Ojalá hubiera escuchado la noticia ayer en la mañana, mientras tenía una breve conversación con el autor de Satanás cabalga mi alma. Habría pagado por ver la reacción de Julio Prado antes de escribir en Facebook que Dylan no va porque de seguro tiene una cita ya arreglada en el Camip.
La noticia no sorprende, y tampoco me consume la energía que no me sobra en días en los cuales me agoto con rapidez, incluso sin perseguir la superluna y sin reflexionar demasiado sobre los resultados electorales que le entregaron los códigos nucleares a un hombre de cabello naranja, y no a la amable señora que ignoró el golpe de Estado en Honduras y decidió no llamarlo golpe.
Tal vez mi cansancio obedece a que comienzo a sentir nostalgia porque se acercan las festividades del fin de año y, con ellas, mi oportunidad anual de expresar mi más profundo espíritu anti Navidad comercial.
Ante la amenaza de escuchar el burrito sabanero o Jingle Bells, va siendo hora de rescatar mis viejas grabaciones de Black Sabbath. Children of the Grave lleva al menos 20 años de comprobarse como ese antídoto capaz de mantenerme medianamente cuerdo entre las ofertas, las hordas nómadas de zombis que se dejan el aguinaldo en los centros comerciales y la estética de invierno nórdico con nieve, mucha nieve, que invade las calurosas calles del cambio climático centroamericano.
Children of tomorrow live in the tears that fall today.
Will the Sun rise up tomorrow bringing peace in any way?
Children of the Grave fue incluida en Master of Reality. Y tal vez es una hermana menor de War Pigs. Sencillamente perversa y generosamente antibélica, muy adecuada a los tiempos de abrazar la incertidumbre que parecen venirse.
Gracias, Tommy Iommi.

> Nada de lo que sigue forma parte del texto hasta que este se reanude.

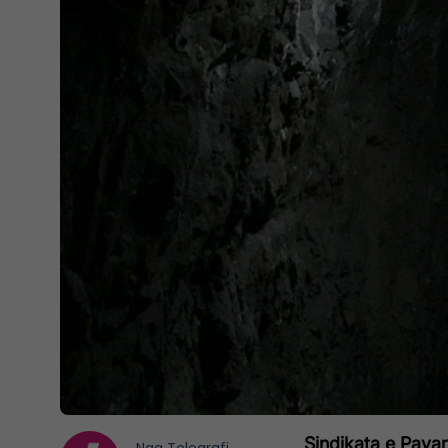
Sindikata e Pavar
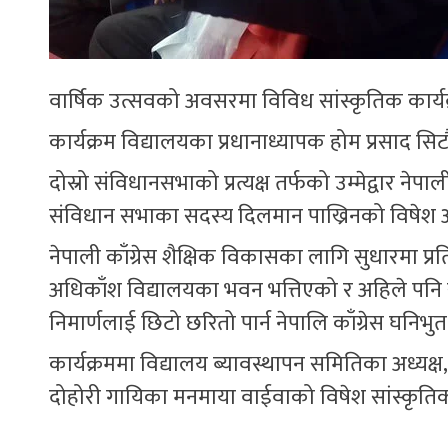
वार्षिक उत्सवको अवसरमा विविध सांस्कृतिक कार्
कार्यक्रम विद्यालयका प्रधानाध्यापक होम प्रसाद स
दोस्रो संविधानसभाको प्रत्यक्ष तर्फको उम्मेद्वार न
संविधान सभाका सदस्य दिलमान पाख्रिनको विषेश आ
नेपाली काँग्रेस शैक्षिक विकासका लागि सुधारमा प्
अधिकाँश विद्यालयका भवन भत्तिएको र अहिले पनि 
निमार्णलाई छिटो छरितो पार्न नेपालि काँग्रेस घनि
कार्यक्रममा विद्यालय ब्यावस्थापन समितिका अध्यक्ष
दोहोरी गायिका मनमाया वाईवाको विषेश सांस्कृतिक प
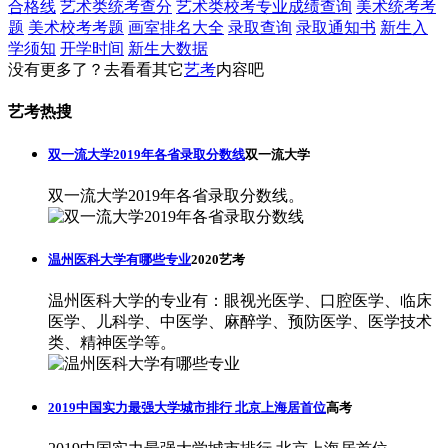
合格线
艺术类统考查分
艺术类校考专业成绩查询
美术统考考
题
美术校考考题
画室排名大全
录取查询
录取通知书
新生入
学须知
开学时间
新生大数据
没有更多了？去看看其它
艺考
内容吧
艺考热搜
双一流大学2019年各省录取分数线
双一流大学
双一流大学2019年各省录取分数线。
温州医科大学有哪些专业
2020艺考
温州医科大学的专业有：眼视光医学、口腔医学、临床
医学、儿科学、中医学、麻醉学、预防医学、医学技术
类、精神医学等。
2019中国实力最强大学城市排行 北京上海居首位
高考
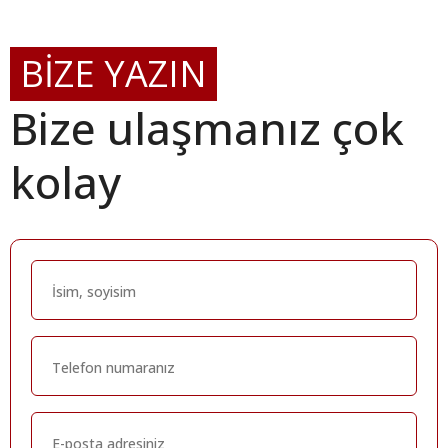
BİZE YAZIN
Bize ulaşmanız çok
kolay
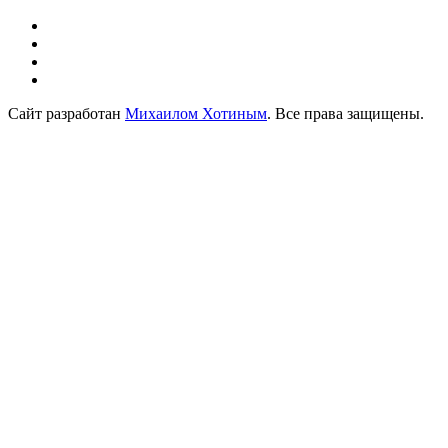
Сайт разработан
Михаилом Хотиным
. Все права защищены.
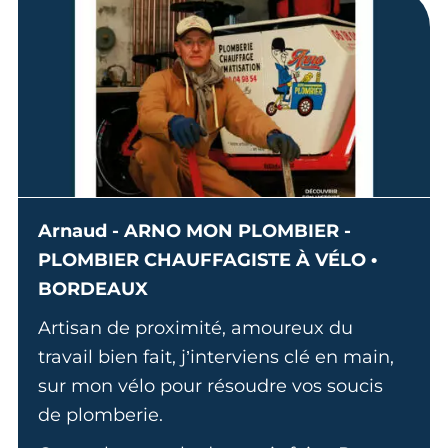
Arnaud - ARNO MON PLOMBIER -
PLOMBIER CHAUFFAGISTE À VÉLO •
BORDEAUX
Artisan de proximité, amoureux du
travail bien fait, j’interviens clé en main,
sur mon vélo pour résoudre vos soucis
de plomberie.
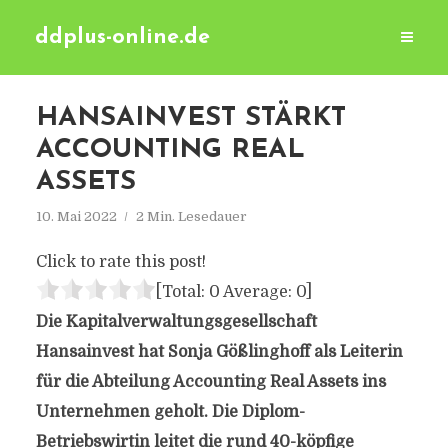
ddplus-online.de
HANSAINVEST STÄRKT
ACCOUNTING REAL
ASSETS
10. Mai 2022
2 Min. Lesedauer
Click to rate this post!
[Total:
0
Average:
0
]
Die Kapitalverwaltungsgesellschaft
Hansainvest hat Sonja Gößlinghoff als Leiterin
für die Abteilung Accounting Real Assets ins
Unternehmen geholt. Die Diplom-
Betriebswirtin leitet die rund 40-köpfige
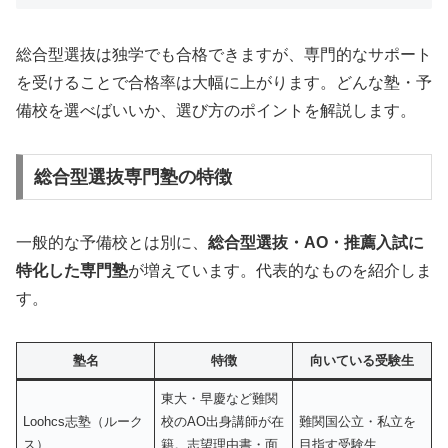
総合型選抜は独学でも合格できますが、専門的なサポート
を受けることで合格率は大幅に上がります。どんな塾・予
備校を選べばいいか、選び方のポイントを解説します。
総合型選抜専門塾の特徴
一般的な予備校とは別に、
総合型選抜・AO・推薦入試に
特化した専門塾
が増えています。代表的なものを紹介しま
す。
塾名
特徴
向いている受験生
東大・早慶など難関
Loohcs志塾（ルーク
校のAO出身講師が在
難関国公立・私立を
ス）
籍。志望理由書・面
目指す受験生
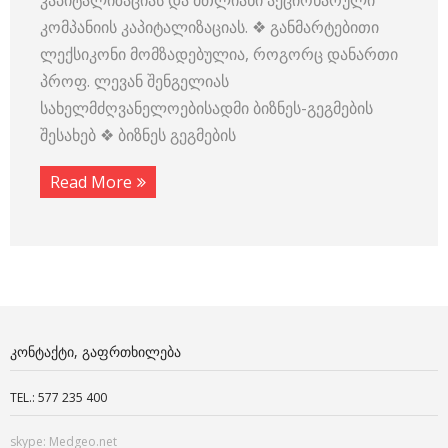
კაპიტალიზაციას და მთლიანი აქციონარული
კომპანიის კაპიტალიზაციას. ❖ განმარტებითი
ლექსიკონი მომზადებულია, როგორც დანართი
პროფ. ლევან შენგელიას
სახელმძღვანელოებისადმი ბიზნეს-გეგმების
შესახებ ❖ ბიზნეს გეგმების
Read More
ᲙᲝᲜᲢᲐᲥᲢᲘ, ᲒᲐᲤᲠᲗᲮᲘᲚᲔᲑᲐ
TEL.: 577 235 400
skype: Medgeo.net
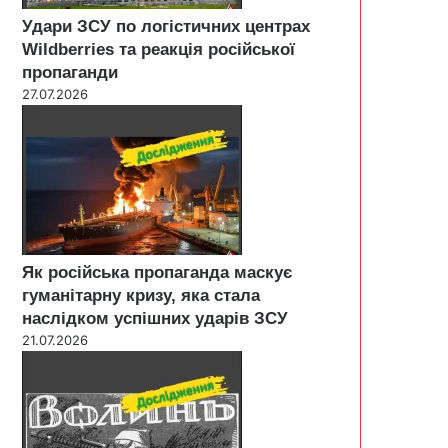
Удари ЗСУ по логістичних центрах
Wildberries та реакція російської
пропаганди
27.07.2026
Як російська пропаганда маскує
гуманітарну кризу, яка стала
наслідком успішних ударів ЗСУ
21.07.2026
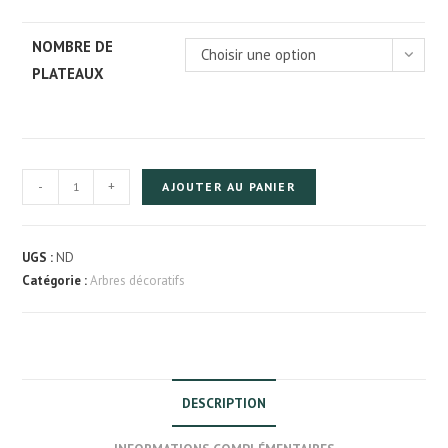
NOMBRE DE
Choisir une option
PLATEAUX
quantité
-
+
AJOUTER AU PANIER
de
Arbre
à
UGS :
ND
chat
Catégorie :
Arbres décoratifs
penché
DESCRIPTION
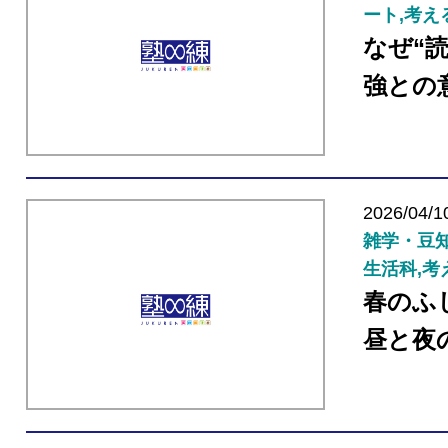
ート,考え
なぜ“
強との
2026/04/1
雑学・豆知
生活科,考
春のふ
昼と夜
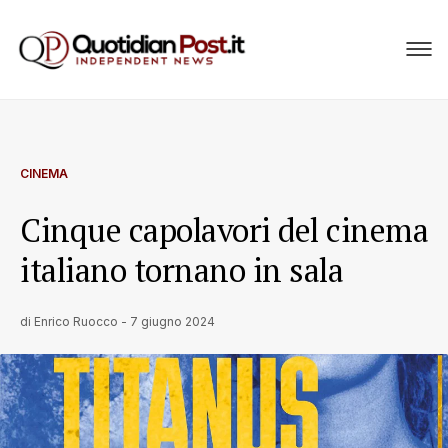
CINEMA
Cinque capolavori del cinema
italiano tornano in sala
di
Enrico Ruocco
-
7 giugno 2024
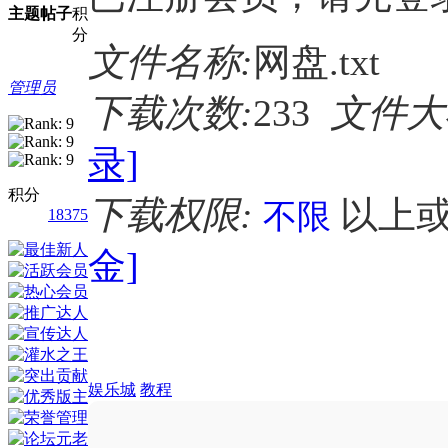
主题
帖子
积
分
文件名称:
网盘.txt
管理员
下载次数:
233
文件大
录]
积分
下载权限:
以上
不限
18375
金]
娱乐城
教程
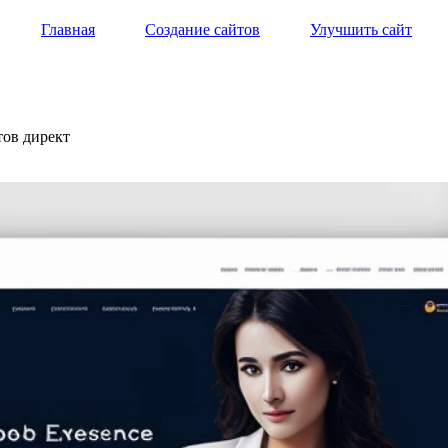
Главная
Создание сайтов
Улучшить сайт
тов директ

Sin ti no habría sobrevivido a varios diciembres, de esos que en mi ciudad empezaban con las corridas de toros (ahora prohibidas por la Revolución Ciudadana, que no sabe con qué reemplazarlas tan cerca de las elecciones generales) y terminaban en pirotecnia y años viejos (monigotes rellenos de aserrín que generalmente representan al presidente de turno) que se queman la noche del 31.
La narrativa furiosa de Enter Sandman me hace pensar en fórmulas para sobrevivir este diciembre de importadores que juegan con el tipo de cambio. Eso me lleva a aconsejar una playlist navideña con música para un convivio de metaleros y bluseros que huyen de los villancicos, la cual me atrevo a describir así:
Por ejemplo, empezar con Dog Scratched Ear, de los Henry’s Funeral Shoe, un muy ecléctico blues que es potencialmente una amenaza para convertir un día ordinario en algo memorable, y tropezarse después con Call of the Wild, de LA Bastard, una banda rockabilly de Melbourne, Australia, que me recuerda que hay gente que sabe exactamente cómo conjugar una guitarra eléctrica con una gran voz. (¿Dónde diablos estaban el verano pasado? ¡Habría ido a escucharlos!).
Por alguna razón puramente nostálgica incluyo Pass This On y Heartbeats, de The Knife, un dueto sueco que ganó varios premios locales, pero que nunca asistió a recogerlos. José González haría después una versión extraordinaria de esta última canción. De la misma forma, acabo de ver Trainspotting (seguramente la enésima vez) y no puedo dejar fuera Lust for Life, de Iggy Pop, igual que no se puede ignorar Into the Black, de los impresionantes Samsara Blues Experiment; Fever, de los Black Keys; o Mind Mischief, de Tame Impala.
Podría seguir con esta lista de sugerencias, pero todo debe ser puesto en pausa: hay una crisis severa que atender. Mi hija mayor llora con desesperación. «¡Mi hermana tenía abierto mi diario y estaba leyendo mis secretos!». Respiro profundo y cuento hasta 100 (millones). «Isabel —intento decir despacio—, tu hermana tiene cinco años y todavía no aprende a leer».
Y regreso al sofá con mi esposa y una memorable Total Control, de The Motels. A veces la vida es buena y me deja armar toda esta diatriba mientras acepto mi destino cuando me comunican que es hora de ir sacando el árbol de Navidad de la bodega.